┌────────
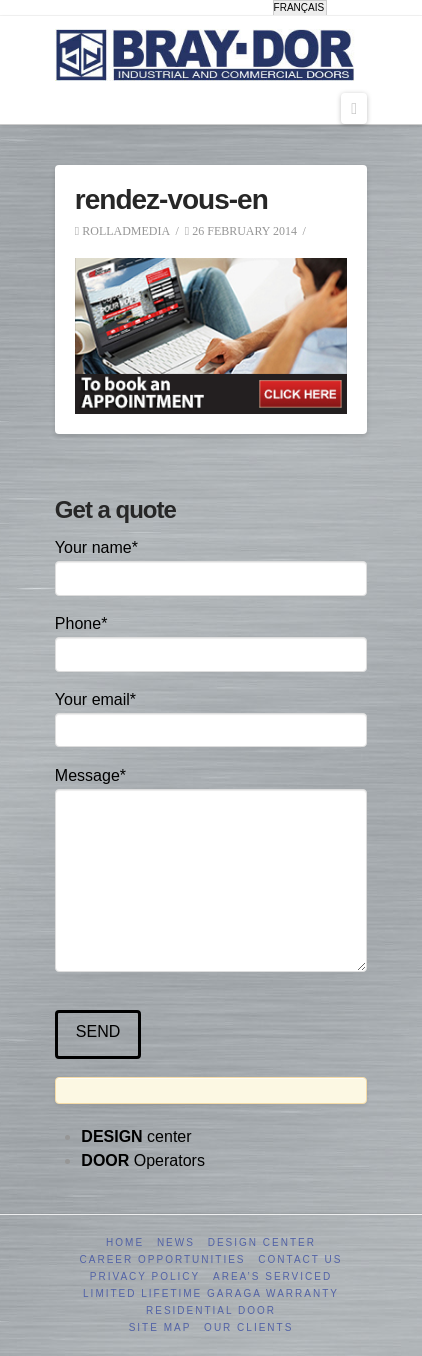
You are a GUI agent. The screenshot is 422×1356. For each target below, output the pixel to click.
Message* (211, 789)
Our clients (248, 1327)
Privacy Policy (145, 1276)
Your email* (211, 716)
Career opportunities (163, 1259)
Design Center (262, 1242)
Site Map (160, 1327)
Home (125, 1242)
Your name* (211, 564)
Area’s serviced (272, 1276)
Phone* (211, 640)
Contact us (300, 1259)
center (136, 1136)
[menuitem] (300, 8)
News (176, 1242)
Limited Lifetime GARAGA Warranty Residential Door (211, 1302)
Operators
└────────
┌────────
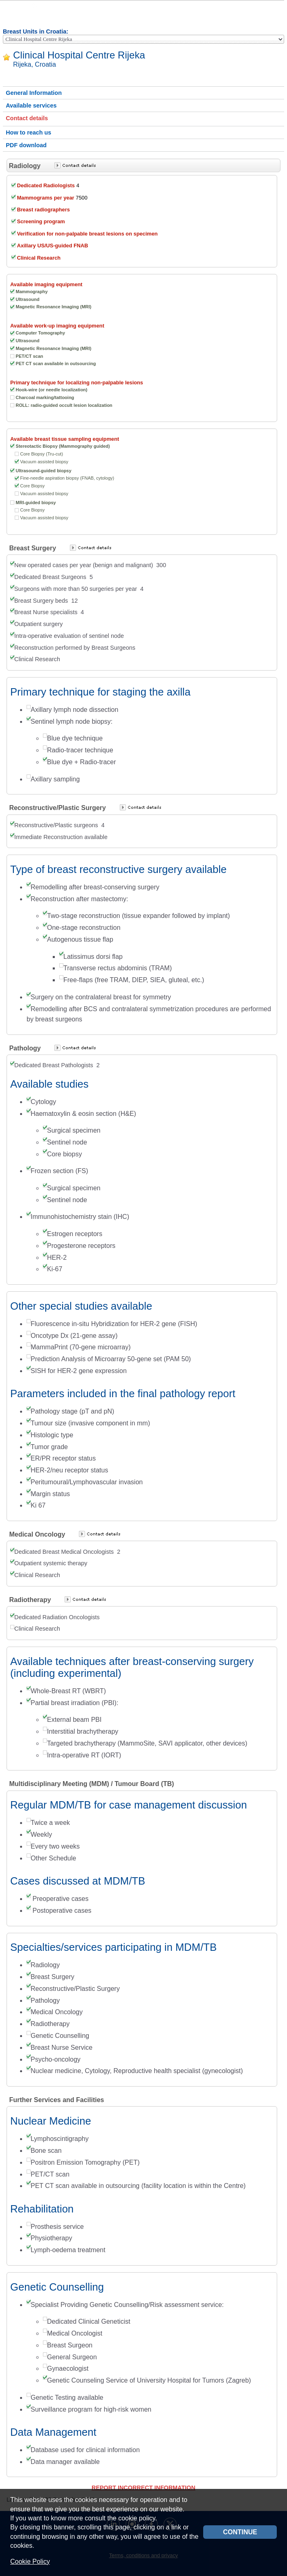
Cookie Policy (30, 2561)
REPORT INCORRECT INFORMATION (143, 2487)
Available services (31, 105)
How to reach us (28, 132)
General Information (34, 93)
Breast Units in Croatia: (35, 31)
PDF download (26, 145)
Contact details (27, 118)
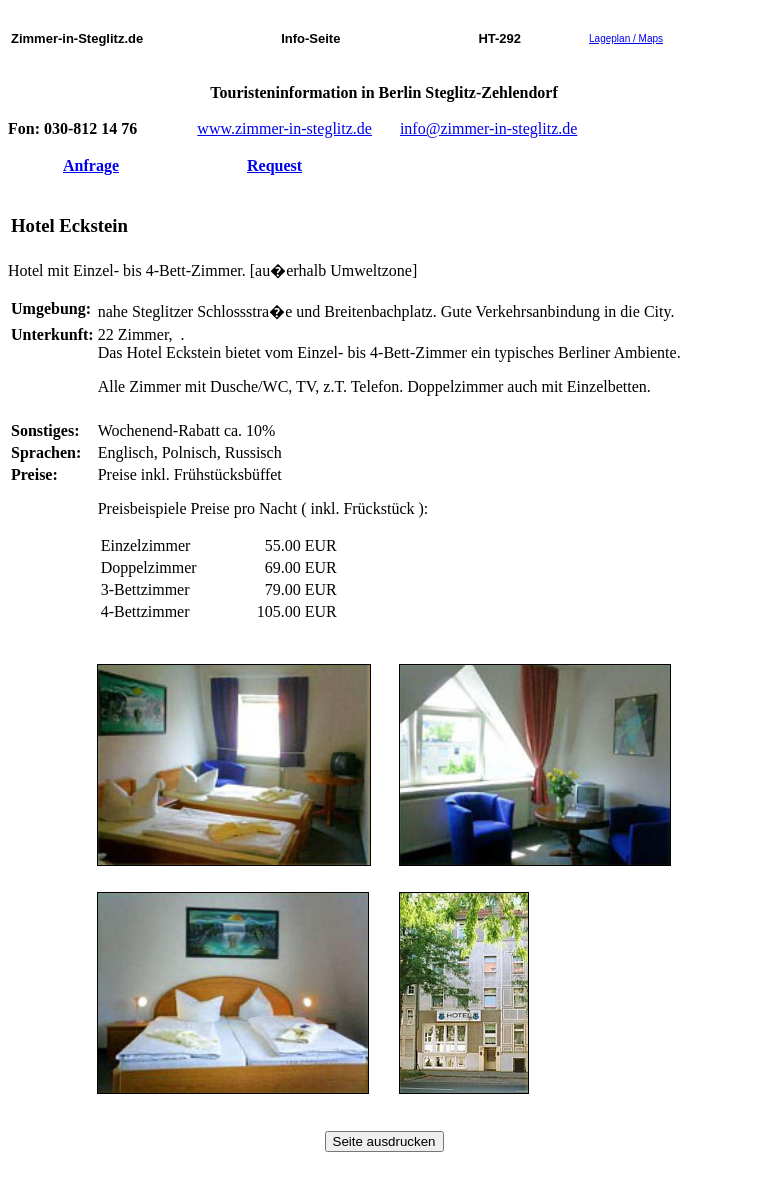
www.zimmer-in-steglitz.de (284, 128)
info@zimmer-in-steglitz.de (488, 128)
└────────
* [Assignment]
Across the listing above, count the lines that include "zimmer" and give the figure with no other words.

* [Task answer]
2